L3 switches are not an option?
Unfortunately, L3 isn’t an option for me. I’ve got a Dell X1052p (L2+) so no go there… My other switch is the MikroTik CRS309-1G-8S+in and I think that can work as L3 when running RouterOS but it’s not powerful enough to route 10gb traffic. I’m running SwitchOS on it to get rid of that bottleneck but I think that limits it to L2 functionality.
This is relatively new to me though (10gb networking, not so much networking in general) so if you know something I don’t, or I’m missing something simple/stupid, I welcome the correction.
How much overhead does running multiple
VLANs on the same cable add? If full duplex is working (assuming it is), I still should be able to get close to 10gb in each direction even if each direction is on a different VLAN correct?
Based on the information above, it doesn’t appear the CPU is the bottleneck, but I don’t know what else it might be as I don’t know how the routing is performed from a coding and hardware perspective.
Having VLANs across the same bit of cable will make no difference to how much data the cable can carry. The only difference would be that you can’t have all VLANs running at 10Gb on the same cable, that is to say they all share the 10Gb pipe. If you think of it like a road that can take 10000 cars an hour, it doesn’t matter if all cars red or blue or a mixture, you can still only have 10000 and he road has no idea. The VLANs being the colour of the car in that analogy.
The overhead comes from when you route from one VLAN to another. As something has to inspect every packet, check if it is allowed to go from A to B and then change the VLAN tag before sending it on its way.
Still haven’t solved it but wanted to drop in with a few updates incase someone in the future runs into the same issues…
tl;dr My very unscientific guess is that the drivers for FreeBSD and these cards can’t route at line speed. They’re still fast very though. Just not as fast as if I was running Linux.
Swapped in an Intel X520-DA2 nic for the Mellanox CX312A ConnectX-3 figuring that the Intel drivers would be a little more optimized (I guess everyone everywhere says Intel cards are better for FreeBSD). First issue was that the inter-VLAN traffic speeds dropped from 4gb down to 2-3gb and host A/B to pfSense test in my post dropped to 4gb speed.
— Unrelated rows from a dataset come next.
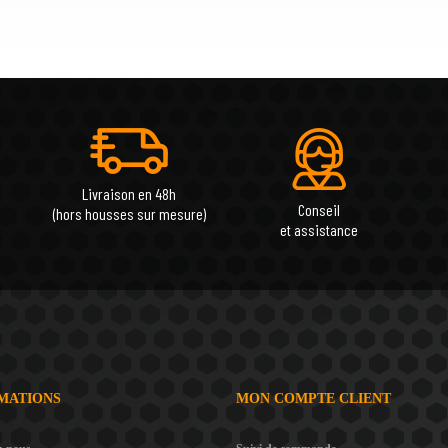
Livraison en 48h
Conseil
(hors housses sur mesure)
et assistance
MATIONS
MON COMPTE CLIENT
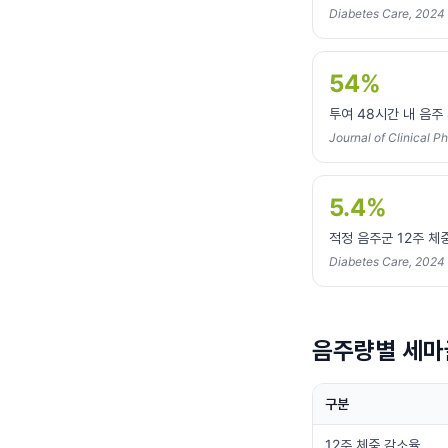
Diabetes Care, 2024
54%
투여 48시간 내 음주
Journal of Clinical 
5.4%
적정 음주군 12주 체
Diabetes Care, 2024
음주량별 세마
구분
12주 체중 감소율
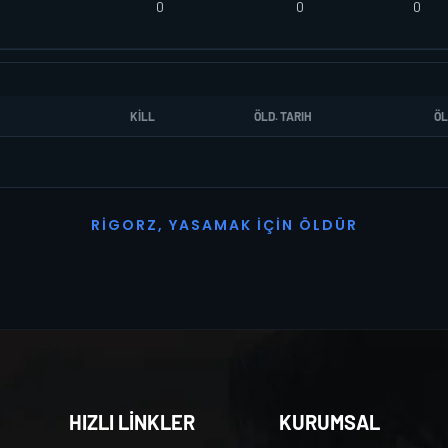
0
0
0
KILL
ÖLD. TARIH
ÖL
R
I
G
O
R
Z
,
Y
A
S
A
M
A
K
İ
Ç
I
N
Ö
L
D
Ü
R
HIZLI LİNKLER
KURUMSAL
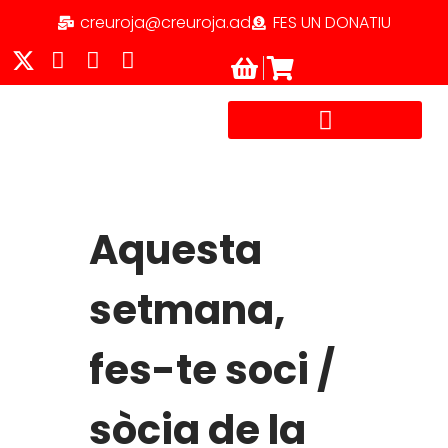
creuroja@creuroja.ad
FES UN DONATIU
TREBALLA AMB NOSALTRES
Aquesta
setmana,
fes-te soci /
sòcia de la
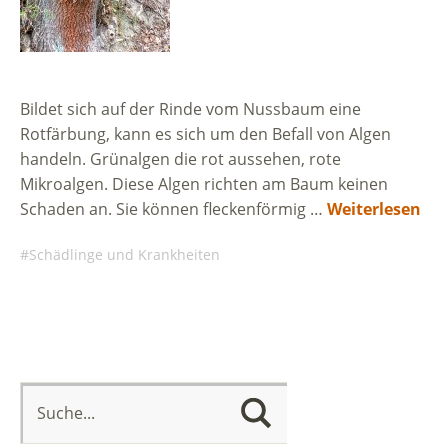
Bildet sich auf der Rinde vom Nussbaum eine
Rotfärbung, kann es sich um den Befall von Algen
handeln. Grünalgen die rot aussehen, rote
Mikroalgen. Diese Algen richten am Baum keinen
Schaden an. Sie können fleckenförmig …
Weiterlesen
Schädlinge und Krankheiten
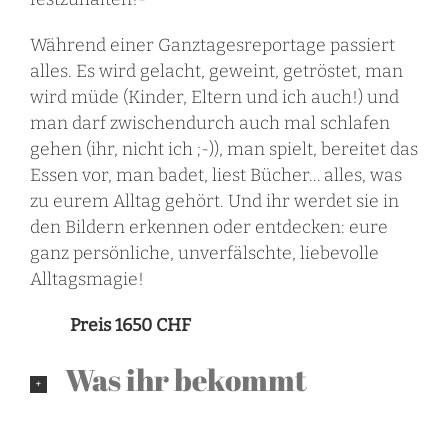
Während einer Ganztagesreportage passiert
alles. Es wird gelacht, geweint, getröstet, man
wird müde (Kinder, Eltern und ich auch!) und
man darf zwischendurch auch mal schlafen
gehen (ihr, nicht ich ;-)), man spielt, bereitet das
Essen vor, man badet, liest Bücher… alles, was
zu eurem Alltag gehört. Und ihr werdet sie in
den Bildern erkennen oder entdecken: eure
ganz persönliche, unverfälschte, liebevolle
Alltagsmagie!
Preis 1650 CHF
Was ihr bekommt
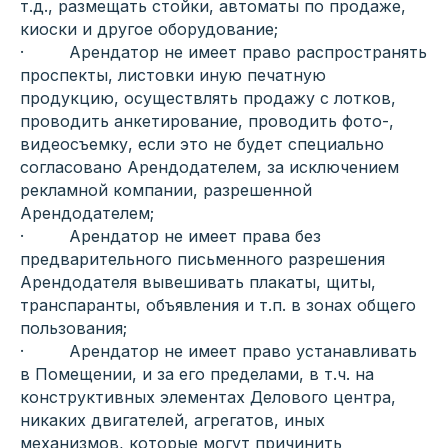
т.д., размещать стойки, автоматы по продаже,
киоски и другое оборудование;
· Арендатор не имеет право распространять
проспекты, листовки иную печатную
продукцию, осуществлять продажу с лотков,
проводить анкетирование, проводить фото-,
видеосъемку, если это не будет специально
согласовано Арендодателем, за исключением
рекламной компании, разрешенной
Арендодателем;
· Арендатор не имеет права без
предварительного письменного разрешения
Арендодателя вывешивать плакаты, щиты,
транспаранты, объявления и т.п. в зонах общего
пользования;
· Арендатор не имеет право устанавливать
в Помещении, и за его пределами, в т.ч. на
конструктивных элементах Делового центра,
никаких двигателей, агрегатов, иных
механизмов, которые могут причинить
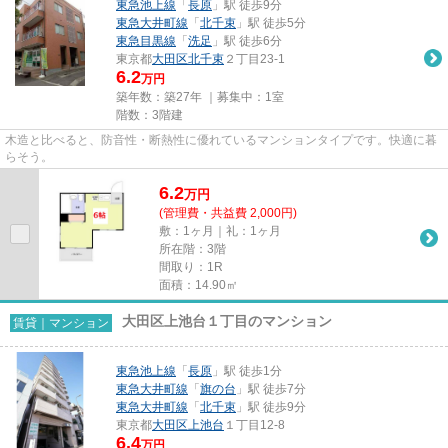
東急池上線
「
長原
」駅 徒歩9分
東急大井町線
「
北千束
」駅 徒歩5分
東急目黒線
「
洗足
」駅 徒歩6分
東京都
大田区
北千束
２丁目23-1
6.2
万円
築年数：築27年 ｜募集中：
1室
階数：3階建
木造と比べると、防音性・断熱性に優れているマンションタイプです。快適に暮
らそう。
6.2
万
円
(管理費・共益費 2,000円)
敷：1ヶ月｜礼：1ヶ月
所在階：3階
間取り：1R
面積：14.90㎡
大田区上池台１丁目のマンション
賃貸｜マンション
東急池上線
「
長原
」駅 徒歩1分
東急大井町線
「
旗の台
」駅 徒歩7分
東急大井町線
「
北千束
」駅 徒歩9分
東京都
大田区
上池台
１丁目12-8
6.4
万円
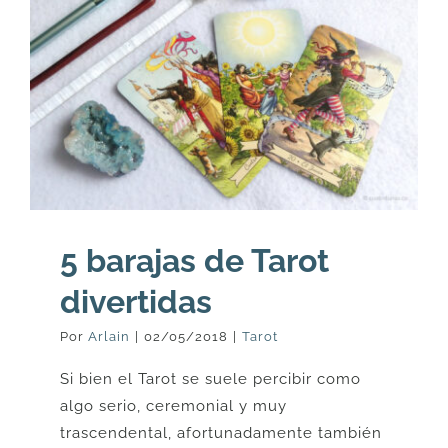
5 barajas de Tarot
divertidas
Por
Arlain
|
02/05/2018
|
Tarot
Si bien el Tarot se suele percibir como
algo serio, ceremonial y muy
trascendental, afortunadamente también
I then thought maybe the multiple VLANs on the nic was the issue. Hooked another machine with a ConnectX-3 card directly into the second port on the Intel that I wasn’t using on the firewall. Configured them both for static IPs and ran iperf. 3-4gb at best. Hmmm…
Popped the Mellanox card back into the system, repeated the test in my original post. Same results. Now I repeated the test in #2. ~4-5gb speed on a direct connection via a DAC cable. Odd since I was getting close to line speed when going through a switch before… Regardless, since this dedicated port is not configured for vlans, it does not appear that the VLAN overhead is causing the “slow” speed.
Both cards, prior to me rebuilding my pfSense box to use them, were installed in Linux machines (technically two Proxmox hosts with the cards passed through to Linux guests, one in each so the traffic would actually leave the box) and both cards were able to get over 9gb when talking to each other though the network via a switch.
So my uneducated, very much a guess, non-scientific thought is that the drivers for these cards aren’t capable of line speeds on FreeBSD since the exact cards and cables do get line speeds when running Linux. It’s not an issue for my setup because 5gb speeds are still more than anything I have can push. But like most homelabbers, I’m trying to eek out as much performance as possible… Even if I can’t use it.
If anyone has experience with the Intel X520-DA2 or Mellanox CX312A ConnectX-3 cards getting line speeds out of pfSense, please let me know. I’m curious if you had to do anything to get those speeds.